Richard Warwick, Malcolm McDowell and David Wood in If....

Saturday, 4 May 2019

Crooklyn

Year of Release:  1994
Director:  Spike Lee
Screenplay:  Joie Susannah Lee, Cinque Lee and Spike Lee, based on a story by Joie Susannah lee
Starring:  Alfre Woodward, Delroy Lindo, Zelda Harris, Spike Lee
Running Time:  115 minutes
Genre:  Drama, comedy, coming of age

This semi-autobiographical directed by Spike Lee, and co-written by Lee and his siblings, Cinque and Joie Susannah.  The film is set over the spring and summer of 1973 in a tough but close-knit neighbourhood in Brooklyn, New York, and focuses on nine year old Troy Carmichael (Harris) growing up with four rowdy brothers and her troubled by loving parents:  Strict school teacher Carolyn (Woodward), who holds the family together, and ambitious but naive musician Woody (Lindo), who had some success with pop music covers in the past but now wants to concentrate exclusively on his own music.
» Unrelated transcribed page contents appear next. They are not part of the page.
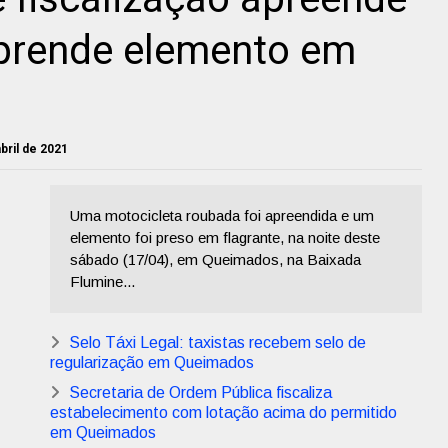
prende elemento em
bril de 2021
Uma motocicleta roubada foi apreendida e um
elemento foi preso em flagrante, na noite deste
sábado (17/04), em Queimados, na Baixada
Flumine...
Selo Táxi Legal: taxistas recebem selo de
regularização em Queimados
Secretaria de Ordem Pública fiscaliza
estabelecimento com lotação acima do permitido
em Queimados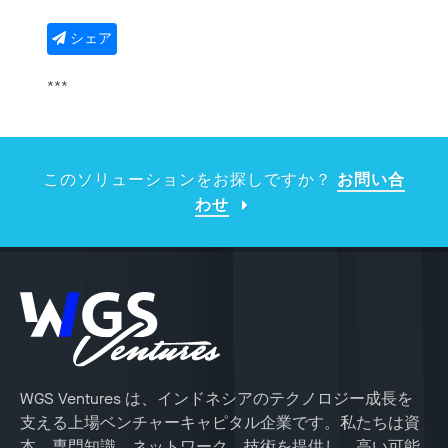
シェア
***
このソリューションをお探しですか？
お問い合
わせ
WGS Ventures は、インドネシアのテクノロジー成長を
支える上場ベンチャーキャピタル企業です。私たちは資
本、専門知識、ネットワーク、技術を提供し、高い可能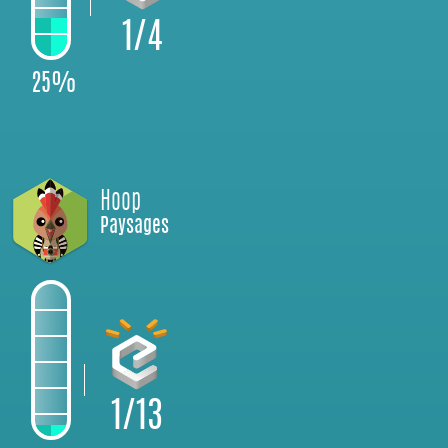
1/4
25%
Hoop
Paysages
1/13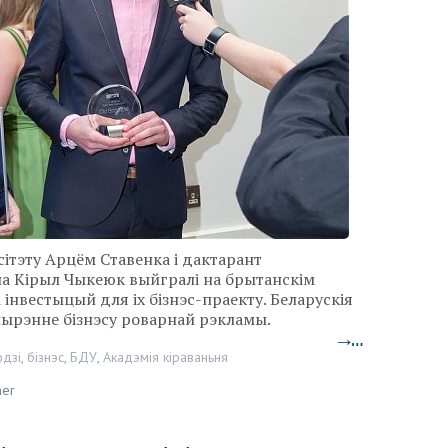
ітэту Арцём Ставенка і дактарант
на Кірыл Чыкеюк выйгралі на брытанскім
і інвестыцый для іх бізнэс-праекту. Беларускія
ырэнне бізнэсу роварнай рэкламы.
→…
дзі
,
бізнэс
,
БДУ
,
Акадэмія кіраваньня
her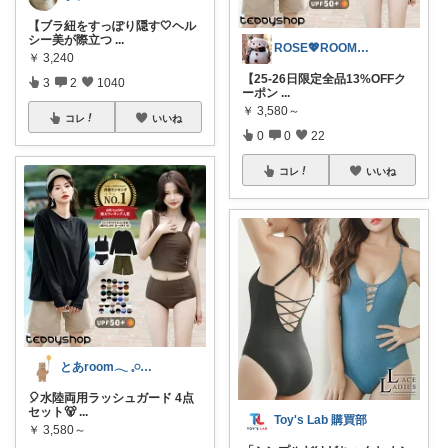
【ブラ紐をすっぽり隠す🤍ヘル
シー美が際立つ
...
ROSE💖ROOM✨.｡.:*·°🌻
￥
3,240
【25-26日限定全品13%OFFク
3
2
1040
ーポン
...
￥
3,580～
コレ
いいね
0
0
22
コレ
いいね
とあroom𓂃 𓈒𓏸心地よい衣食住
🎈水陸両用ラッシュガード 4点
セット🐻
...
Toy's Lab 購買部
￥
3,580～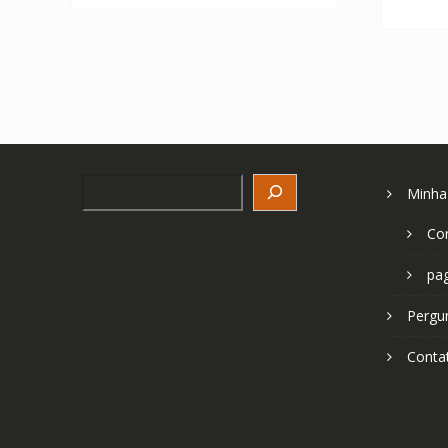
Search
Minha
Co
pa
Pergu
Conta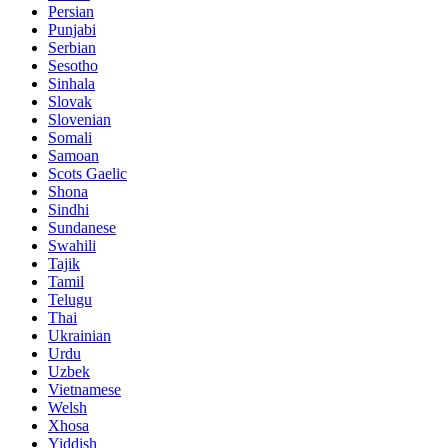
Persian
Punjabi
Serbian
Sesotho
Sinhala
Slovak
Slovenian
Somali
Samoan
Scots Gaelic
Shona
Sindhi
Sundanese
Swahili
Tajik
Tamil
Telugu
Thai
Ukrainian
Urdu
Uzbek
Vietnamese
Welsh
Xhosa
Yiddish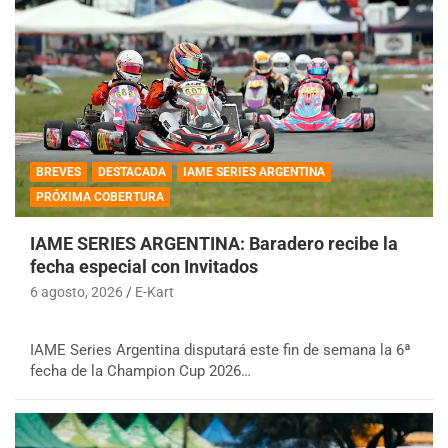
BREVES
DESTACADA
IAME SERIES ARGENTINA
PRÓXIMA COBERTURA
IAME SERIES ARGENTINA: Baradero recibe la
fecha especial con Invitados
6 agosto, 2026
E-Kart
IAME Series Argentina disputará este fin de semana la 6ª
fecha de la Champion Cup 2026…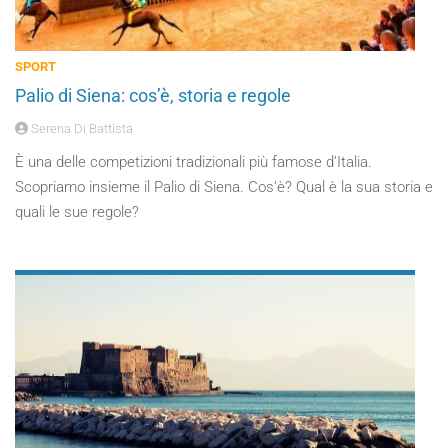
SPORT
Palio di Siena: cos’è, storia e regole
Serena Di Battista
È una delle competizioni tradizionali più famose d’Italia.
Scopriamo insieme il Palio di Siena. Cos’è? Qual è la sua storia e
quali le sue regole?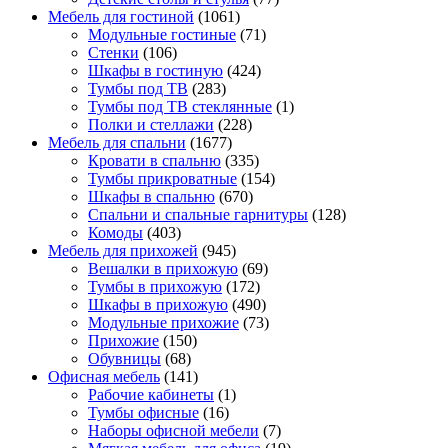
Мебель для гостиной
(1061)
Модульные гостиные
(71)
Стенки
(106)
Шкафы в гостиную
(424)
Тумбы под ТВ
(283)
Тумбы под ТВ стеклянные
(1)
Полки и стеллажи
(228)
Мебель для спальни
(1677)
Кровати в спальню
(335)
Тумбы прикроватные
(154)
Шкафы в спальню
(670)
Спальни и спальные гарнитуры
(128)
Комоды
(403)
Мебель для прихожей
(945)
Вешалки в прихожую
(69)
Тумбы в прихожую
(172)
Шкафы в прихожую
(490)
Модульные прихожие
(73)
Прихожие
(150)
Обувницы
(68)
Офисная мебель
(141)
Рабочие кабинеты
(1)
Тумбы офисные
(16)
Наборы офисной мебели
(7)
The film is colourful, lively and is unusually light for a Spike Lee film, however there is still plenty of grit.  The neighbourhood is populated with eccentric characters, children play on the stoops and the street, everyone knows what is going on with everyone else and more often than not look out for each other, but it is tough, and there is always a threat of violence, although having said that, it's more likely to be a light punch rather than a gunshot.  The film is visually inventive.  Troy goes to stay with relatives in the South, which she finds very disturbing and disorientating, and these scenes are filmed in widescreen without anamorphically adjusting the image, which gives it a strange elongated look.  The performances are great, Alfre Woodward, Delroy Lindo and Zelda Harris are all superb, and the Carmichael family do feel like a real family, and your left wondering what happens to them after the film.  Spike Lee has a part as the neighbourhood glue sniffer Snuffy.  It's a loose film, without a strong plot, and feels quite baggy and episodic.  It's warm, funny, gritty and real, with a fantastic soundtrack of early '70s soul music.